Debugging a JVM Crash
Introduction
You may have an application that has problems such as crashing, but the port and process remain up anyway. This happened to me particularly with Atlassian’s Confluence wiki.
Problem
The application crashes, yet it still remains up at the process and port level. Therefore, we need to debug the JVM.
I won’t explain in detail how a JVM works, but here are the basics:
- The minimum memory allocated to an application is defined by the Xms option. At startup, the application will consume the value of Xms (in this case 1GB).
- The maximum memory allocated to the application is defined by the Xmx option. The application will therefore reserve (in this case) 1GB of RAM that can be used only by the JVM.
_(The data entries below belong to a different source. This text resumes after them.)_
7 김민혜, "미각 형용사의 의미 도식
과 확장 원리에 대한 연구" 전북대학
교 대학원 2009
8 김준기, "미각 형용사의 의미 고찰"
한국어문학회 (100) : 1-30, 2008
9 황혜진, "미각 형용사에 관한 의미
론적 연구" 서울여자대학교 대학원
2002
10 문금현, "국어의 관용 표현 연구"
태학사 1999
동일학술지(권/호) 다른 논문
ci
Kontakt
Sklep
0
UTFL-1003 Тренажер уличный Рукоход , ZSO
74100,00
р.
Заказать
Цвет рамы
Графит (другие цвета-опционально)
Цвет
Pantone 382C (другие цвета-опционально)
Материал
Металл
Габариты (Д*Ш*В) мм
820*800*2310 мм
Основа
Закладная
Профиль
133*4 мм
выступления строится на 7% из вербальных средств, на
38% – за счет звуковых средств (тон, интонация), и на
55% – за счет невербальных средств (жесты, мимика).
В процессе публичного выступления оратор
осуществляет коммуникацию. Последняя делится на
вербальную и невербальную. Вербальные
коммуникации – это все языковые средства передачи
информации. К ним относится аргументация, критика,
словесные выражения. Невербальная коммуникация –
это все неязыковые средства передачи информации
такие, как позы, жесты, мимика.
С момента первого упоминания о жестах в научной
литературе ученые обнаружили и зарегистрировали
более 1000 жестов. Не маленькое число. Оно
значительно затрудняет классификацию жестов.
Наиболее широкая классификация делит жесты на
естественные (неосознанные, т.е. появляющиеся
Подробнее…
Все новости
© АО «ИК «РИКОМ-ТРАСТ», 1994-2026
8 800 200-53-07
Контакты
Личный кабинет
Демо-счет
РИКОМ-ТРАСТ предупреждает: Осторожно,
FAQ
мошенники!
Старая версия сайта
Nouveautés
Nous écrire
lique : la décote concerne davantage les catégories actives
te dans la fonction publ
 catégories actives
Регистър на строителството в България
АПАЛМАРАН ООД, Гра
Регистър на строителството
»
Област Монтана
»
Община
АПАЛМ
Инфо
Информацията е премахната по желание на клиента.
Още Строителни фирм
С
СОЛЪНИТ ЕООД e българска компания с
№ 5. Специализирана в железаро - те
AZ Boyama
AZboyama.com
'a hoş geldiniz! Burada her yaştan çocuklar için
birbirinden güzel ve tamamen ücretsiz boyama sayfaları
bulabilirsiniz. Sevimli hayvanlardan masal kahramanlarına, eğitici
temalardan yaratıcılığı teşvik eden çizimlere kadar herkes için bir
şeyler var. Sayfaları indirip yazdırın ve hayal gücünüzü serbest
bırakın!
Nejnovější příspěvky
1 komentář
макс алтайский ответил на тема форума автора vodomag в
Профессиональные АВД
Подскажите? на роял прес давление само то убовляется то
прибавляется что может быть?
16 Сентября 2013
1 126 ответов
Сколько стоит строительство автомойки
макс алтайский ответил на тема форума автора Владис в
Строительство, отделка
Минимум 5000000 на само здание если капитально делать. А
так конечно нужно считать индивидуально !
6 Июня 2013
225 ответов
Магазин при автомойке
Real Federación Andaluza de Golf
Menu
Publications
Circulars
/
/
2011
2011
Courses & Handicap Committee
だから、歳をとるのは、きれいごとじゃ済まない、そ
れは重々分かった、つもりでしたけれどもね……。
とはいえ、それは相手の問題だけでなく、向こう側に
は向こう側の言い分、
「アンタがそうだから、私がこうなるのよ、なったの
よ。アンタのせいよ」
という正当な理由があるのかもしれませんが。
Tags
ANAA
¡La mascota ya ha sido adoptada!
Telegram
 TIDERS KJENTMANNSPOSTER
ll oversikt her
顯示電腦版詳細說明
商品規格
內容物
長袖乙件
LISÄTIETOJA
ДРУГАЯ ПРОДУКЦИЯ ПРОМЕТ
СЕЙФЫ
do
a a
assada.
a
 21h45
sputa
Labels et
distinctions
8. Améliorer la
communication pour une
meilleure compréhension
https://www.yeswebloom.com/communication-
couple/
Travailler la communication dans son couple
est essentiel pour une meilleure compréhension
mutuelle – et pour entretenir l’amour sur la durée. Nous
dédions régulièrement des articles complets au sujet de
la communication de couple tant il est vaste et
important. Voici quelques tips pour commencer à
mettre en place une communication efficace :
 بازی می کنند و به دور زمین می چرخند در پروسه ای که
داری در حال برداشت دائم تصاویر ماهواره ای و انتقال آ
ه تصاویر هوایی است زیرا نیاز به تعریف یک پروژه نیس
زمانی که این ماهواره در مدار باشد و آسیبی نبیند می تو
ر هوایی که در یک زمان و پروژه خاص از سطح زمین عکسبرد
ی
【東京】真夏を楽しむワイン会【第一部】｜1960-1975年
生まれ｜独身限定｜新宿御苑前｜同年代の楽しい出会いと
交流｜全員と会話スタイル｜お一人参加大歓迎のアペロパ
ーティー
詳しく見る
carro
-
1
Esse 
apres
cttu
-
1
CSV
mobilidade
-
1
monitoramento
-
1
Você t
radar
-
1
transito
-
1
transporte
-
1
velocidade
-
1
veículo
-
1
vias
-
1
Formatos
- For choosing Xms and Xmx values, it’s sufficient to check the memory consumption (generally the application provides this information).
- Garbage Collections (GC or memory purging) happen regularly when reaching approximately 90% to 95% of Xmx. This frees up memory space from stored objects. The disadvantage is that when this Full GC operates, the application temporarily freezes. During this period, it’s no longer possible to access the application. Full GCs may chain together if the Xmx is too low since they launch too frequently, which can completely freeze the application.
Changing Boot Options
Here’s an example of how to enable loggc which will allow us to see if the JVM is doing too many GCs, or performing a Full GC:
Configuration File |
---|
year=`date '+%y'`
month=`date '+%m'`
day=`date '+%d'`
hour=`date '+%H'`
minute=`date '+%M'`
time=$hour$minute
date=$year$month$day
LOGS=/var/www/confluence/logs
JAVA_OPTS="-Xms1024m -Xmx1024m $JAVA_OPTS -Djava.awt.headless=true -Xloggc:$LOGS/confluencegclog_$date$time.txt -Dcom.sun.management.jmxremote -Djava.net.preferIPv4Stack=true -XX:MaxPermSize=256m"
export JAVA_OPTS
These lines are typically placed in a file that will be executed when our Java application launches.
Analyzing the Logs
When we examine our logs, we can see if there are too many GCs. For example, here’s a case where everything crashed due to a Full GC:
confluencegclog_$date$time.txt |
---|
34385.900: [GC 104787K->104783K(1048064K), 0.0117720 secs]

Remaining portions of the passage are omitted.